Stored records

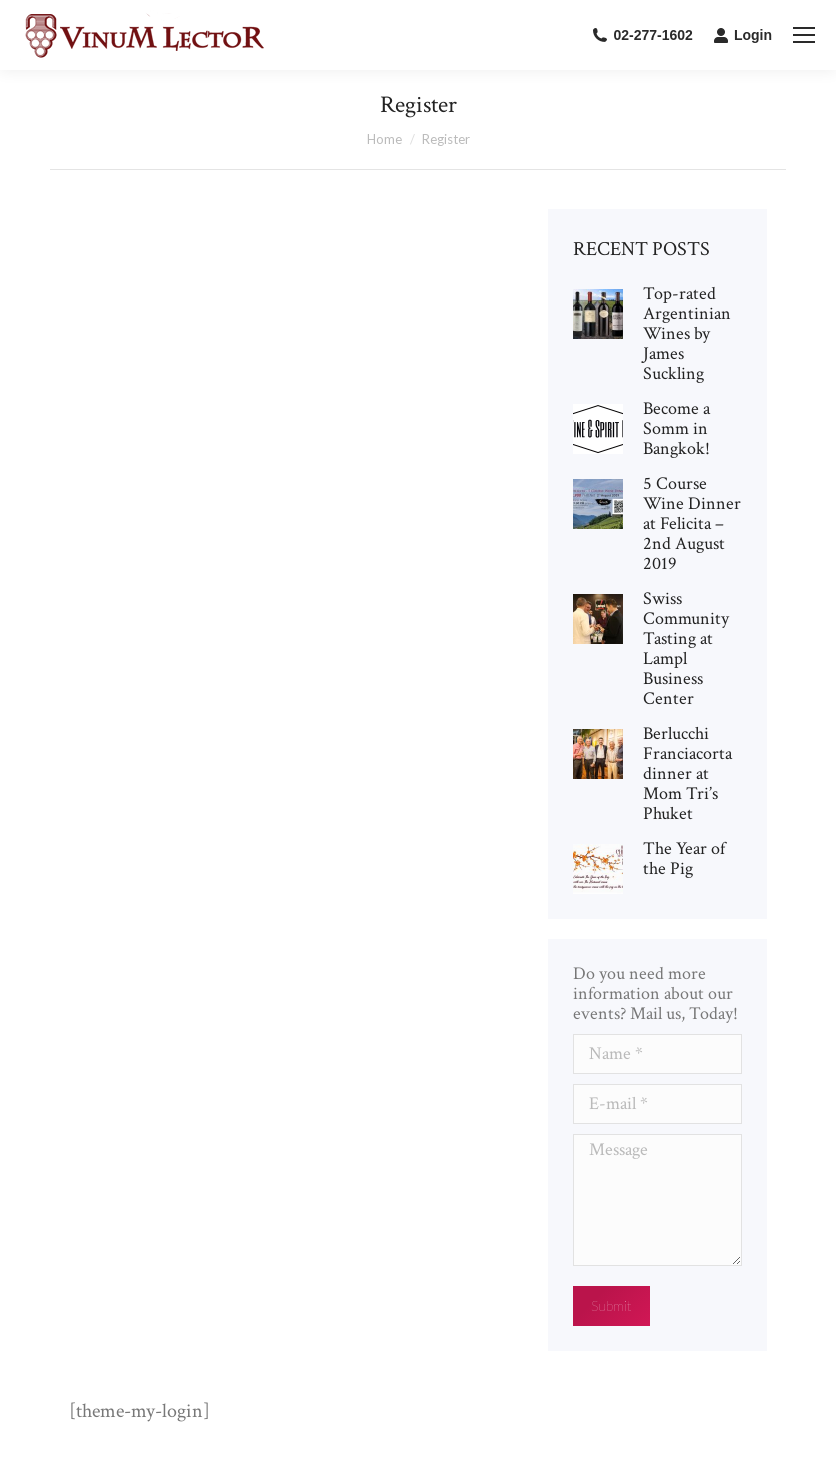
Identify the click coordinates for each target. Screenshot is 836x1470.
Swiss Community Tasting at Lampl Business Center (686, 649)
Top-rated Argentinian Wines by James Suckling (687, 334)
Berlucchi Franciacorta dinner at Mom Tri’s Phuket (687, 774)
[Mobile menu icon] (804, 35)
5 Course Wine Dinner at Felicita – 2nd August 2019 (692, 524)
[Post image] (598, 314)
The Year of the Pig (684, 859)
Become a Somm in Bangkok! (676, 429)
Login (742, 35)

- WHAT THE EXERCISE ASKS: Text only, pictures out: give every record again as written.

- EXERCISE ANSWER:
Identify the click coordinates for each target. Screenshot is 836x1470.
Swiss Community Tasting at Lampl Business Center (686, 649)
Top-rated Argentinian Wines by James Suckling (687, 334)
Berlucchi Franciacorta dinner at Mom Tri’s Phuket (687, 774)
[Mobile menu icon] (804, 35)
5 Course Wine Dinner at Felicita – 2nd August 2019 (692, 524)
[Post image] (598, 314)
The Year of the Pig (684, 859)
Become a Somm in Bangkok! (676, 429)
Login (742, 35)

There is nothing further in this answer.